A combination of two human mAbs, actoxumab (MK-3415, aka CDA1, MDX-066) and bezlotoxumab (MK-6072 aka CDB1, MDX-1388), against TcdA and TcdB, respectively, were developed by researchers at the University of Massachusetts Medical School’s MassBiologics Laboratory in conjunction with Medarex (now part of Bristol Myers Squibb), using Medarex’s human antibody transgenic mice technology. The antibodies were shown to be protective in multiple animal models of CDI, including systemic and local (gut) toxin challenge models, as well as in primary and recurrent models of infection in mice, hamsters and piglets [7, 125]. A systemically administered combination of actoxumab and bezlotoxumab prevented both damage to the gut wall and the inflammatory response. Mutant antibodies, with a N297Q mutation that diminished binding to Fcγ receptors, gave a similar level of protection to wild-type antibodies, demonstrating that the mechanism of protection is through direct neutralization of the toxins and does not involve host effector functions [149].

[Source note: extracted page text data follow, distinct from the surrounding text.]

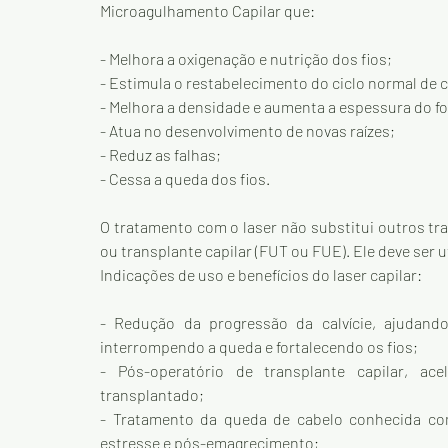
Microagulhamento Capilar que:
- Melhora a oxigenação e nutrição dos fios;
- Estimula o restabelecimento do ciclo normal de 
- Melhora a densidade e aumenta a espessura do fo
- Atua no desenvolvimento de novas raízes;
- Reduz as falhas;
- Cessa a queda dos fios.
O tratamento com o laser não substitui outros tr
ou transplante capilar (FUT ou FUE). Ele deve se
Indicações de uso e benefícios do laser capilar:
- Redução da progressão da calvície, ajudando
interrompendo a queda e fortalecendo os fios;
- Pós-operatório de transplante capilar, ac
transplantado;
- Tratamento da queda de cabelo conhecida co
estresse e pós-emagrecimento;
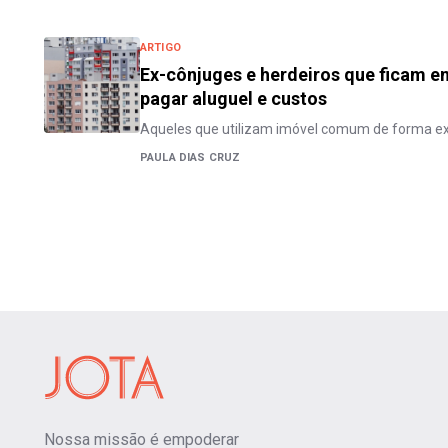
ARTIGO
Ex-cônjuges e herdeiros que ficam
pagar aluguel e custos
Aqueles que utilizam imóvel comum de forma ex
PAULA DIAS CRUZ
Nossa missão é empoderar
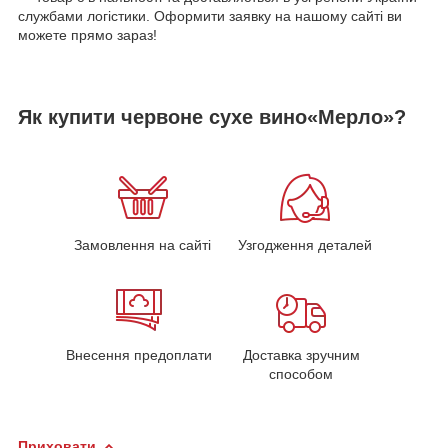
службами логістики. Оформити заявку на нашому сайті ви
можете прямо зараз!
Як купити червоне сухе вино«Мерло»?
Замовлення на сайті
Узгодження деталей
Внесення предоплати
Доставка зручним
способом
Приховати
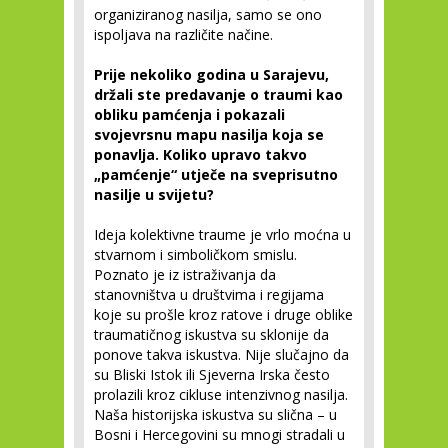
organiziranog nasilja, samo se ono
ispoljava na različite načine.
Prije nekoliko godina u Sarajevu,
držali ste predavanje o traumi kao
obliku pamćenja i pokazali
svojevrsnu mapu nasilja koja se
ponavlja. Koliko upravo takvo
„pamćenje“ utječe na sveprisutno
nasilje u svijetu?
Ideja kolektivne traume je vrlo moćna u
stvarnom i simboličkom smislu.
Poznato je iz istraživanja da
stanovništva u društvima i regijama
koje su prošle kroz ratove i druge oblike
traumatičnog iskustva su sklonije da
ponove takva iskustva. Nije slučajno da
su Bliski Istok ili Sjeverna Irska često
prolazili kroz cikluse intenzivnog nasilja.
Naša historijska iskustva su slična – u
Bosni i Hercegovini su mnogi stradali u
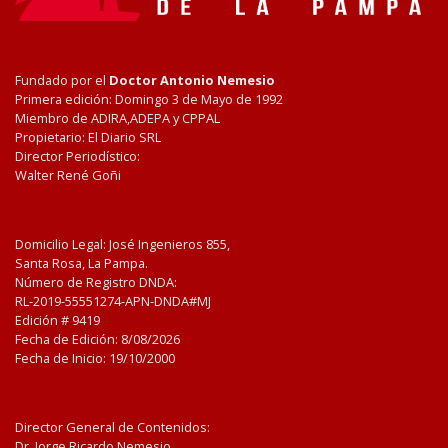
Fundado por el
Doctor Antonio Nemesio
Primera edición: Domingo 3 de Mayo de 1992
Miembro de ADIRA,ADEPA y CPPAL
Propietario: El Diario SRL
Director Periodístico:
Walter René Goñi
Domicilio Legal: José Ingenieros 855,
Santa Rosa, La Pampa.
Número de Registro DNDA:
RL-2019-55551274-APN-DNDA#MJ
Edición #
9419
Fecha de Edición:
8/08/2026
Fecha de Inicio: 19/10/2000
Director General de Contenidos:
Dr. Jorge Ricardo Nemesio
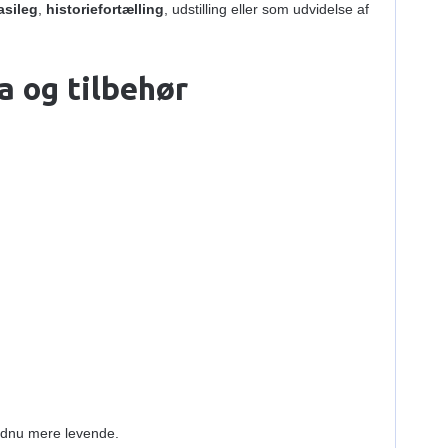
asileg
,
historiefortælling
, udstilling eller som udvidelse af
a og tilbehør
endnu mere levende.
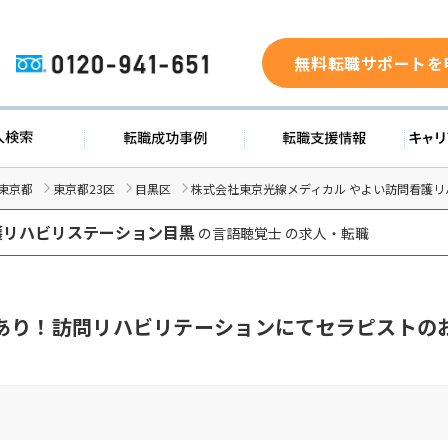
無料転職サポートを
0120-941-651
ド
求人検索
転職成功事例
転職支
東京都
東京都23区
目黒区
株式会社東京光線メディカル やよい訪問看護
護リハビリステーション目黒
の言語聴覚士 の求人・転職
あり！訪問リハビリテーションにてセラピストの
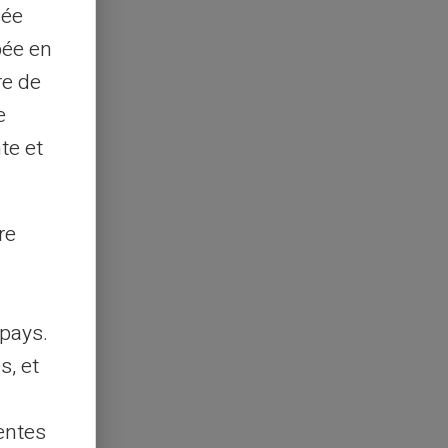
sée
pée en
re de
e
te et
re
pays.
s, et
entes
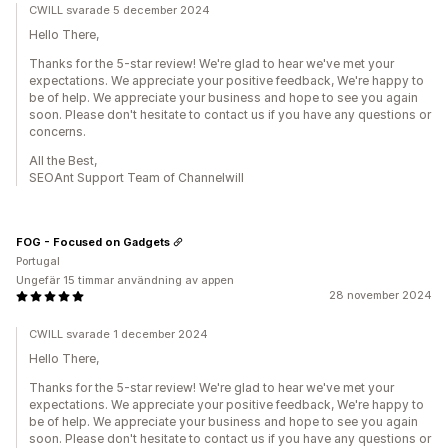
CWILL svarade 5 december 2024
Hello There,
Thanks for the 5-star review! We're glad to hear we've met your
expectations. We appreciate your positive feedback, We're happy to
be of help. We appreciate your business and hope to see you again
soon. Please don't hesitate to contact us if you have any questions or
concerns.
All the Best,
SEOAnt Support Team of Channelwill
FOG - Focused on Gadgets
Portugal
Ungefär 15 timmar användning av appen
28 november 2024
CWILL svarade 1 december 2024
Hello There,
Thanks for the 5-star review! We're glad to hear we've met your
expectations. We appreciate your positive feedback, We're happy to
be of help. We appreciate your business and hope to see you again
soon. Please don't hesitate to contact us if you have any questions or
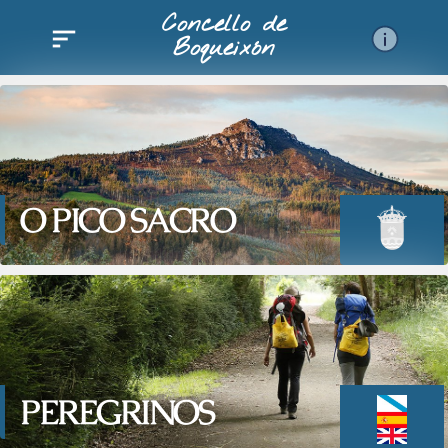
Ir
Concello de
al
Boqueixón
contenido
O PICO SACRO
PEREGRINOS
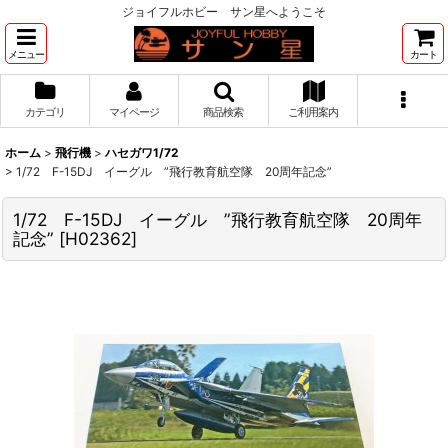
ジョイフルホビー サン星へようこそ
メニュー
カート
カテゴリ
マイページ
商品検索
ご利用案内
ホーム
>
飛行機
>
ハセガワ1/72
>
1/72 F-15DJ イーグル ”飛行教育航空隊 20周年記念”
1/72 F-15DJ イーグル ”飛行教育航空隊 20周年
記念”
[
H02362
]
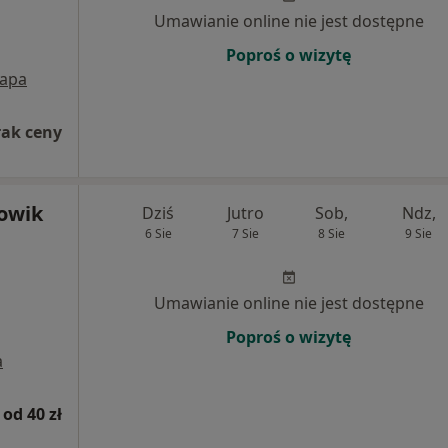
Umawianie online nie jest dostępne
Poproś o wizytę
apa
rak ceny
łowik
Dziś
Jutro
Sob,
Ndz,
6 Sie
7 Sie
8 Sie
9 Sie
Umawianie online nie jest dostępne
Poproś o wizytę
a
od 40 zł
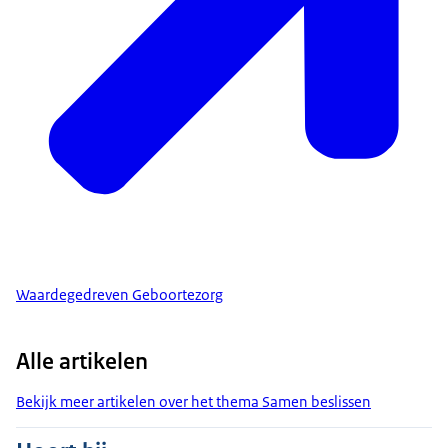
Waardegedreven Geboortezorg
Alle artikelen
Bekijk meer artikelen over het thema Samen beslissen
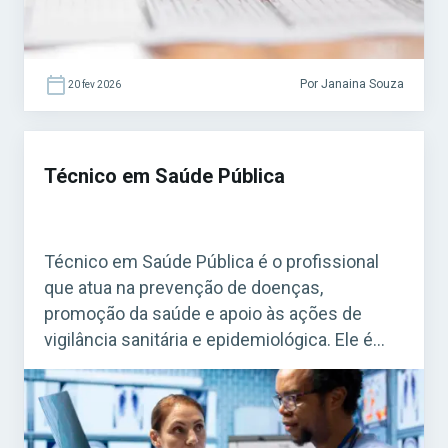
Por Janaina Souza
20 fev 2026
Técnico em Saúde Pública
Técnico em Saúde Pública é o profissional
que atua na prevenção de doenças,
promoção da saúde e apoio às ações de
vigilância sanitária e epidemiológica. Ele é
fundamental para o funcionamento do
Sistema Único de Saúde (SUS). Acesse agora
o Curso Grátis INSS 2026! O cargo é bastante
procurado em concursos federais, estaduais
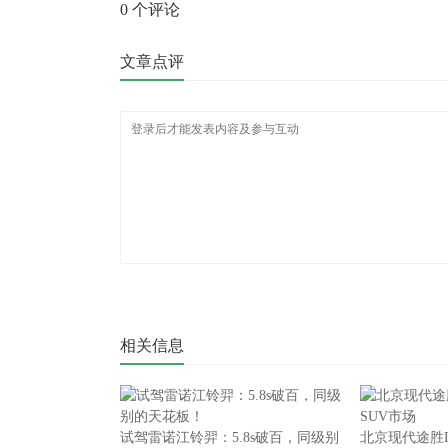
0
个评论
文章点评
相关信息
试驾雷诺江铃羿：5.8s破百，同级别
北京现代途胜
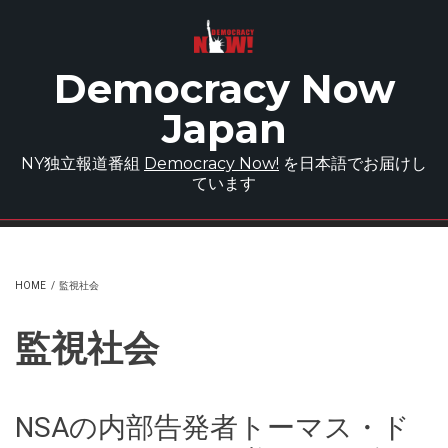
Skip to main content
Democracy Now
Japan
NY独立報道番組
Democracy Now!
を日本語でお届けし
ています
HOME
/
監視社会
監視社会
NSAの内部告発者トーマス・ド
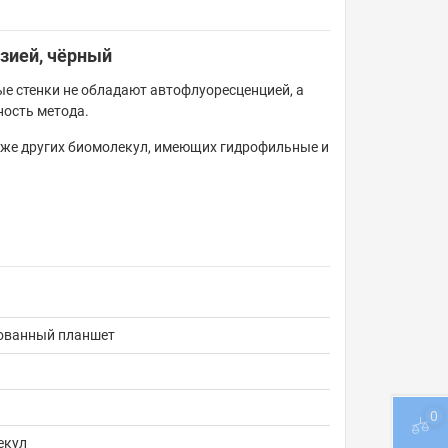
зией, чёрный
 стенки не обладают автофлуоресценцией, а
ность метода.
кже других биомолекул, имеющих гидрофильные и
ованный планшет
0
екул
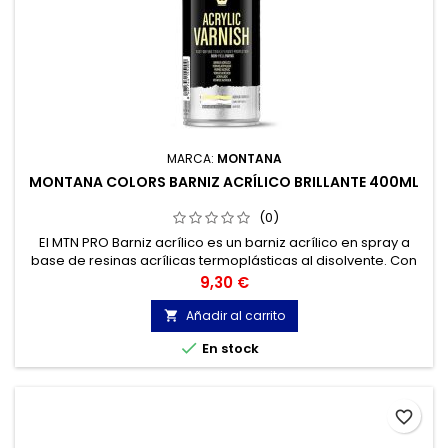
MARCA:
MONTANA
MONTANA COLORS BARNIZ ACRÍLICO BRILLANTE 400ML
(0)
El MTN PRO Barniz acrílico es un barniz acrílico en spray a
base de resinas acrílicas termoplásticas al disolvente. Con
un secado ultrarrápido, su principal función es la de proteger
Precio
9,30 €
y ennoblecer diferentes superficies.
Añadir al carrito


En stock
favorite_border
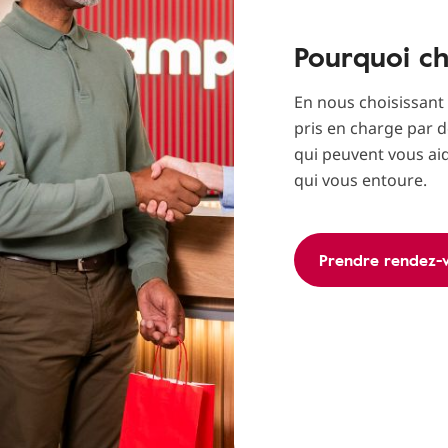
Pourquoi ch
En nous choisissant
pris en charge par d
qui peuvent vous ai
qui vous entoure.
Prendre rendez-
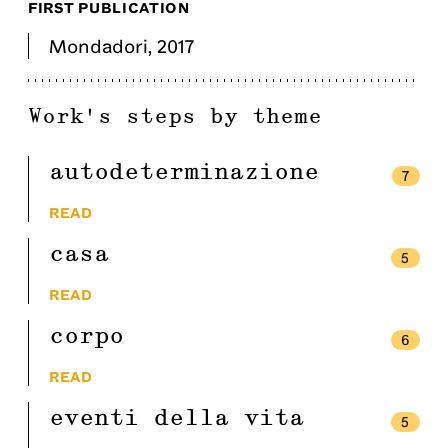
FIRST PUBLICATION
Mondadori
,
2017
Work's steps by theme
autodeterminazione
7
READ
casa
5
READ
corpo
6
READ
eventi della vita
5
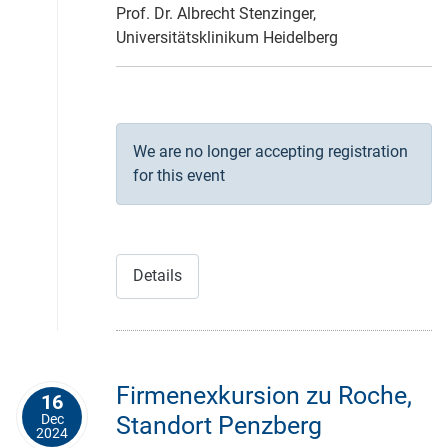
Prof. Dr. Albrecht Stenzinger,
Universitätsklinikum Heidelberg
We are no longer accepting registration
for this event
Details
Firmenexkursion zu Roche,
16
Dec
Standort Penzberg
2024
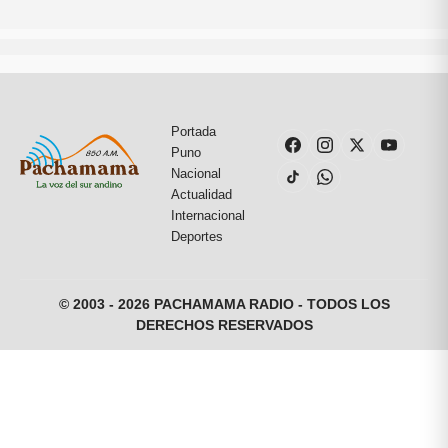
Portada
Puno
Nacional
Actualidad
Internacional
Deportes
© 2003 - 2026 PACHAMAMA RADIO - TODOS LOS
DERECHOS RESERVADOS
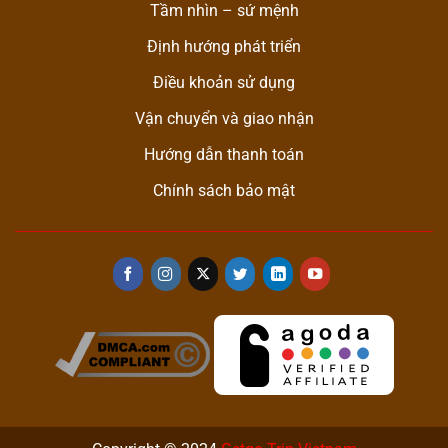
Tầm nhìn – sứ mệnh
Định hướng phát triển
Điều khoản sử dụng
Vận chuyển và giao nhận
Hướng dẫn thanh toán
Chính sách bảo mật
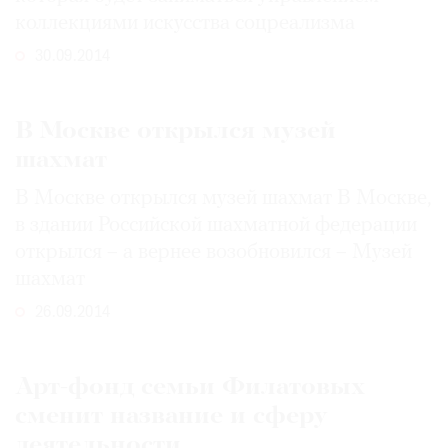
коллекциями искусства соцреализма
30.09.2014
В Москве открылся музей
шахмат
В Москве открылся музей шахмат В Москве,
в здании Российской шахматной федерации
открылся – а вернее возобновился – Музей
шахмат
26.09.2014
Арт-фонд семьи Филатовых
сменит название и сферу
деятельности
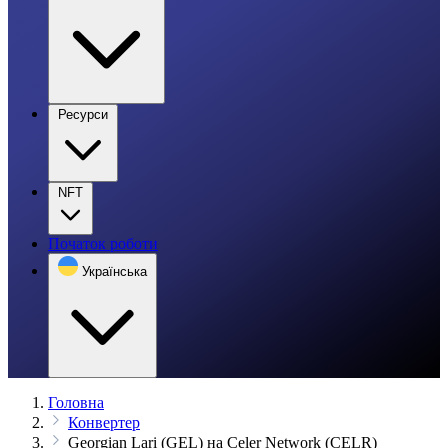
Ресурси
NFT
Початок роботи
Українська
Головна
Конвертер
Georgian Lari (GEL) на Celer Network (CELR)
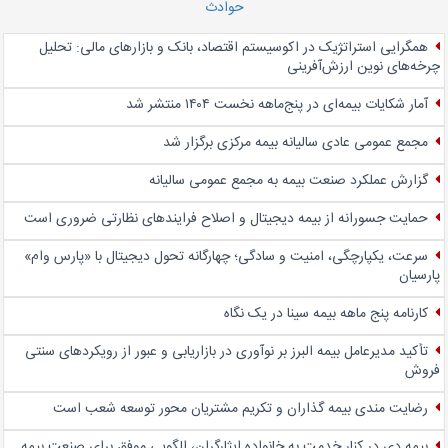
حوادث
همگرایی استراتژیک در اکوسیستم اقتصاد، بانک و بازارهای مالی: تحلیل
چرخه‌های نوین ارزش‌آفرینی
آمار شکایات بیمه‌ای در پنج‌‌ماهه نخست ۱۴۰۴ منتشر شد
مجمع عمومی عادی سالیانه بیمه مرکزی برگزار شد
گزارش عملکرد صنعت بیمه به مجمع عمومی سالیانه
حمایت جسورانه از بیمه دیجیتال و اصلاح فرایندهای نظارتی ضروری است
سرعت، یکپارچگی، امنیت و سادگی؛ چهار‌گانه تحول دیجیتال با «پارس وام»
پارسیان
کارنامه پنج ماهه بیمه سینا در یک نگاه
تأکید مدیرعامل بیمه البرز بر نوآوری در بازاریابی و عبور از رویکردهای سنتی
فروش
رضایت مندی بیمه گذاران و تکریم مشتریان محور توسعه شعب است
بیمه دی در کنار خدمت به خانواده ایثارگران، الگویی موفق برای صنعت بیمه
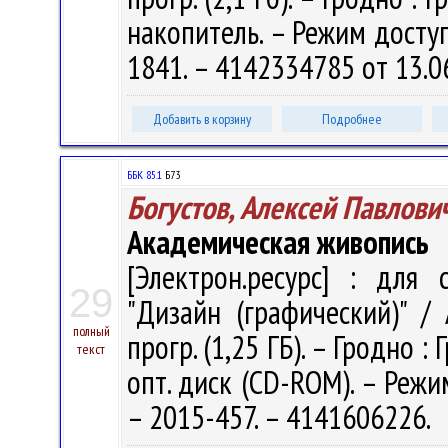
накoпитeль. – Режим доступа
1841. – 4142334785 от 13.0
Добавить в корзину
Подробнее
ББК 85.1
Б73
Богустов, Алексей Павлови
Академическая живопись
[Электрон.ресурс] : для 
29
"Дизайн (графический)" / А
полный
прогр. (1,25 ГБ). – Гродно :
текст
опт. диск (CD-ROM). – Режим
– 2015-457. – 4141606226.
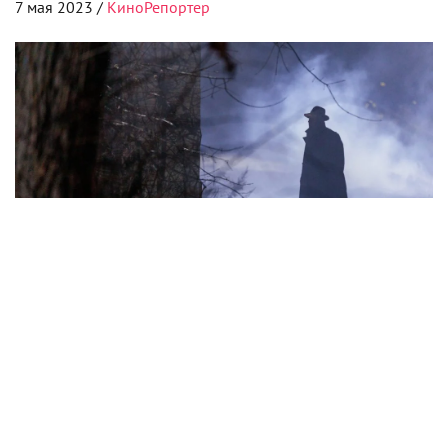
может развестись, да группы неугомонных дружков.
Одного из них играет покойный гений Филип
Сеймур Хоффман: образ неунывающего балабола в
цветастом балахоне ему чертовски к лицу.
В центре сюжета – мощный торнадо, который вот-
вот накроет Оклахому. Специалисты пока не
научились заранее оповещать граждан о
приближении напасти, что регулярно приводит к
жертвам и разрушениям. Поэтому герои и
намерены выпустить в самое сердце смерча
особые датчики, дабы снять показания и потом
использовать их в борьбе с бушующей стихией.
Страшно? А то. Опасно? Еще бы. Но почему-то не
сомневаешься, что у этих сорвиголов все на мази. И
шторм они изучат, и трещины в личной жизни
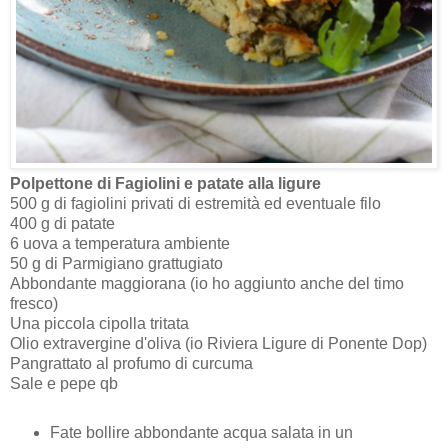
Polpettone di Fagiolini e patate alla ligure
500 g di fagiolini privati di estremità ed eventuale filo
400 g di patate
6 uova a temperatura ambiente
50 g di Parmigiano grattugiato
Abbondante maggiorana (io ho aggiunto anche del timo
fresco)
Una piccola cipolla tritata
Olio extravergine d'oliva (io Riviera Ligure di Ponente Dop)
Pangrattato al profumo di curcuma
Sale e pepe qb
Fate bollire abbondante acqua salata in un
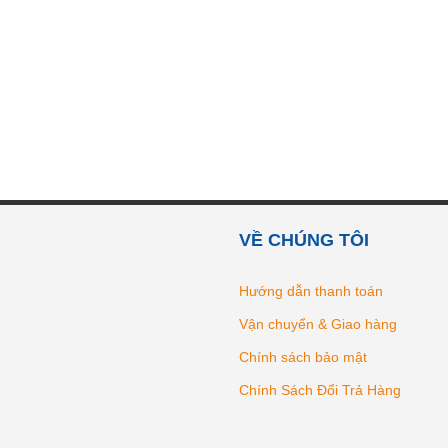
VỀ CHÚNG TÔI
Hướng dẫn thanh toán
Vận chuyển & Giao hàng
Chính sách bảo mật
Chính Sách Đổi Trả Hàng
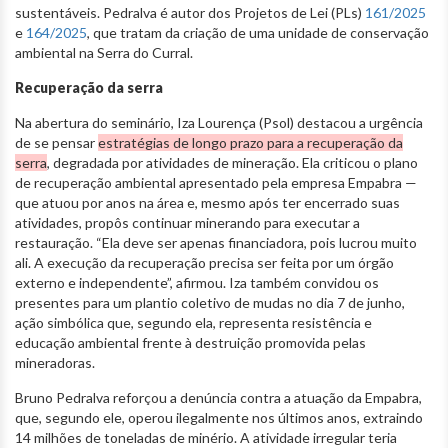
sustentáveis. Pedralva é autor dos Projetos de Lei (PLs)
161/2025
e
164/2025
, que tratam da criação de uma unidade de conservação
ambiental na Serra do Curral.
Recuperação da serra
Na abertura do seminário, Iza Lourença (Psol) destacou a urgência
de se pensar
estratégias de longo prazo para a recuperação da
serra
, degradada por atividades de mineração. Ela criticou o plano
de recuperação ambiental apresentado pela empresa Empabra —
que atuou por anos na área e, mesmo após ter encerrado suas
atividades, propôs continuar minerando para executar a
restauração. “Ela deve ser apenas financiadora, pois lucrou muito
ali. A execução da recuperação precisa ser feita por um órgão
externo e independente”, afirmou. Iza também convidou os
presentes para um plantio coletivo de mudas no dia 7 de junho,
ação simbólica que, segundo ela, representa resistência e
educação ambiental frente à destruição promovida pelas
mineradoras.
Bruno Pedralva reforçou a denúncia contra a atuação da Empabra,
que, segundo ele, operou ilegalmente nos últimos anos, extraindo
14 milhões de toneladas de minério. A atividade irregular teria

Actoxumab and bezlotoxumab were licensed to Merck & Co in 2009. Two global, Phase 3 double-blind studies – MODIFY I and MODIFY II (Monoclonal antibodies for C. difficile therapy) were conducted to evaluate bezlotoxumab, either alone or in combination with actoxumab compared to placebo, for the prevention of recurrent C. difficile infection in patients on standard-of-care antibiotics for a primary or recurrent C. difficile infection [143]. The MODIFY I study enrolled 1452 patients in 19 countries and the MODIFY II study enrolled 1203 patients in 17 countries. The primary endpoint for each study was evaluated through 12 weeks following study drug administration. Treatment with the combination of bezlotoxumab and actoxumab did not provide added efficacy over bezlotoxumab alone. Furthermore, actoxumab alone provided no benefit in the prevention of C. difficile recurrence compared with placebo. Based on these results, only bezlotoxumab (ZINPLAVA™) was selected for the marketing authorization application. ZINPLAVA™ was approved by the FDA in October, 2016 to reduce recurrence of C. difficile infection in adult patients receiving anti-bacterial drug treatment.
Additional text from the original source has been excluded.